Mold and Property Damage: Mold is Eating Your House | RMR Solutions

Mold and Property Damage: Mold is Eating Your House | RMR Solutions

Mold is eating your house. It's not just a surface problem, it's not just a source of spores that can damage your health. If your home has mold between the walls, under the floors, or on the support beams then this is no minor infestation. The mold is doing everything it can to break down the materials of your home and turn it back into soil. In other words: the mold is actively eating your home and over time, it can cause serious structural damage.

 

Mold is More Than a Health Risk

The first advice anyone gets when seeking guidance on a mold problem is to be careful of your health and the health of your family. Mold spores released into the air can cause a wide range of health problems from allergies to brain cancer so this is a very real concern. But what most people don't realize is that mold is also dangerous from a structural standpoint. Maybe not immediately after infestation, but if your home was infested with mold before you moved in or has been growing mold for many years, you might be surprised just how much damage has already been done.

 

What Mold is Meant to Do

Out in nature, mold isn't just a parasite. It has a purpose: Eating rotting tree trunks. The purpose of mold is to keep the natural ecosystem from getting too piled up with fallen trees. Mold is a fungus and, like most fungi, it's purpose is to bring the circle of life back around from dead plants to live ones. No doubt you've seen all sorts of fungus growing on rotting tree trunks during hiking and camping trips and this is perfectly natural. 

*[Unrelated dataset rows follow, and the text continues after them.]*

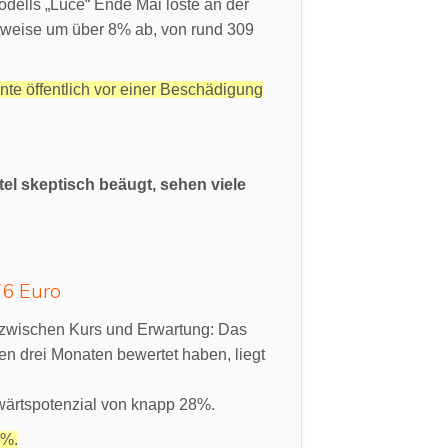
odells „Luce“ Ende Mai löste an der
eitweise um über 8% ab, von rund 309
te öffentlich vor einer Beschädigung
el skeptisch beäugt, sehen viele
76 Euro
 zwischen Kurs und Erwartung: Das
nen drei Monaten bewertet haben, liegt
wärtspotenzial von knapp 28%.
9%.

Your local mold strains have millions of microscopic spores floating in the air, waiting to settle on any damp dead wood it finds to break it down and develop it back into soil. Unfortunately, mold isn't very smart and it doesn't know the difference between a damp home and a dead tree trunk. When it finds a moist porous surface to land and grow on, that is the beginning and end of the game. From there, it's goal is to spread, overtake the tree, and break it down until there's nothing left. This is actually one of the reasons why tree moist dead trees tend to break apart at a touch: they've already been pretty well eaten.

 

 

 

Your House is That Old Rotting Tree Trunk

Homes are still mostly built out of natural materials or composites of same. Wood, fabric, and drywall are all made of natural materials that, in an unprocessed state, mold would love to eat. Anything that is made from wood like paper or made from other plants like wicker or cloth is within mold's native food source. Especially when they are soaked in water. Mold only cares what this looks like on a microscopic level: porous plant fibers covered in water droplets. The perfect breeding ground for mold.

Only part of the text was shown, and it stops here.